As shown in FIG. 4, the inner annular portion 4
And the fifth-order vibration frequency, which is the set order of the outer annular portion 5, are largely separated from each other. Therefore, even when considering the set order and the vibration frequencies of the order before and after the set order, there are few things that substantially match each other, there is no interference of one vibration with the other, and each independent stable resonance can be realized, Independent driving force can be taken out.
As shown in FIG. 4, the natural frequency of the inner annular portion 4 is higher than that of the outer annular portion 5. By setting the order higher than the set order of the annular portion 5, even if the order difference is the first order, interference of one vibration with the other can be prevented.

[0024]

As described above, according to the present invention, the annular portions forming the plurality of resonators corresponding to the set orders different from each other resonate, so that the annular portion is adjacent to the resonance frequency at the set order. Since the resonance frequency of the annular portion at the set order is largely separated, the orders before and after each set order affecting vibration interference can be separated from each other, and stable independent resonance without interference can be realized. A plurality of independent driving forces can be taken out with a simple structure in which one elastic body is divided by a circumferential groove.

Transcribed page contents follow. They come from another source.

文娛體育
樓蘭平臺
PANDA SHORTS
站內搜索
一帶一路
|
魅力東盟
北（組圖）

[Brief description of the drawings]

FIG. 1 is a side sectional view of an ultrasonic motor to which the present invention is applied.

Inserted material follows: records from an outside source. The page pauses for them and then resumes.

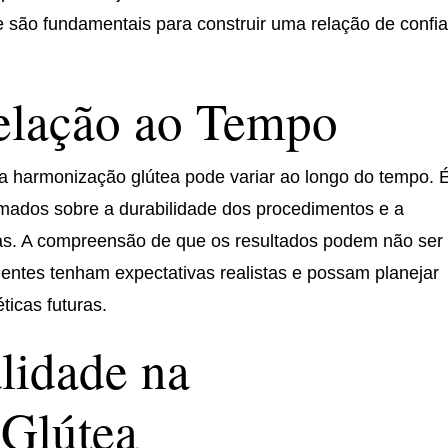
e são fundamentais para construir uma relação de confi
elação ao Tempo
 a harmonização glútea pode variar ao longo do tempo. 
rmados sobre a durabilidade dos procedimentos e a
s. A compreensão de que os resultados podem não ser
ientes tenham expectativas realistas e possam planejar
icas futuras.
lidade na
Glútea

FIG. 2 is an exploded perspective view of a main part of the ultrasonic motor of FIG. 1;

FIG. 3 is a plan view showing a polarization pattern of a piezoelectric body.

FIG. 4 is a diagram illustrating a relationship between a resonance frequency and a set order of inner and outer resonance units.

FIG. 5 is a diagram showing the relationship between the resonance frequency and the same set order of the inner and outer resonance units.

[Explanation of symbols]

DESCRIPTION OF SYMBOLS 1 Case, 1a boss part 2 Elastic body, 2a Outward flange part, 2b, 2c Circumferential groove 3 First drive shaft 4 Inner peripheral annular part, 4a Inner peripheral comb tooth part 5 Outer peripheral annular part, 5a outer periphery Side comb 6 Connecting part 7 Piezoelectric body 8 Inner peripheral rotor, 8a thin disk part, 8b peripheral wall part 9 Outer peripheral rotor, 9a thin disk part, 9b peripheral wall part 10 Second drive shaft 11.12 AC power supply 13 Inner circumference electrode group 14 Outer circumference electrode group

 ──────────────────────────────────────────────────続 き Continuing on the front page (72) Koji Kobayashi Inventor 1-2682-1 Hirosawa-cho, Kiryu-shi, Gunma F-term in Mitsuba Co., Ltd. 5H680 AA00 AA01 AA08 AA19 BB03 BB16 BB19 BB20 CC07 DD01 DD15 DD23 DD35 DD53 DD66 DD75 DD87 DD92 DD97 DD98 EE03 EE07 EE10 FF03 FF04 FF08 FF26 FF33

Claims (2)

[Claims] 1. A stator in which an annular piezoelectric body is attached to an annular elastic body, and a rotor provided coaxially with the stator and elastically contacting the elastic body in the axial direction. An ultrasonic motor comprising: an elastic body, wherein the elastic body is divided into a plurality of resonators having different diameters radially divided by a circumferential groove and arranged concentrically with each other on the same plane. The rotor includes a plurality of rotors respectively corresponding to the respective annular portions and rotatably provided independently of each other, and the annular piezoelectric body is provided for each of the plurality of annular portions. An ultrasonic motor, comprising a plurality of corresponding electrode groups, wherein the plurality of electrode groups have different polarization orders. 2. The ultrasonic motor according to claim 1, wherein the polarization order on the inner circumference side of the plurality of electrode groups is set to a higher order than the polarization order on the outer circumference side.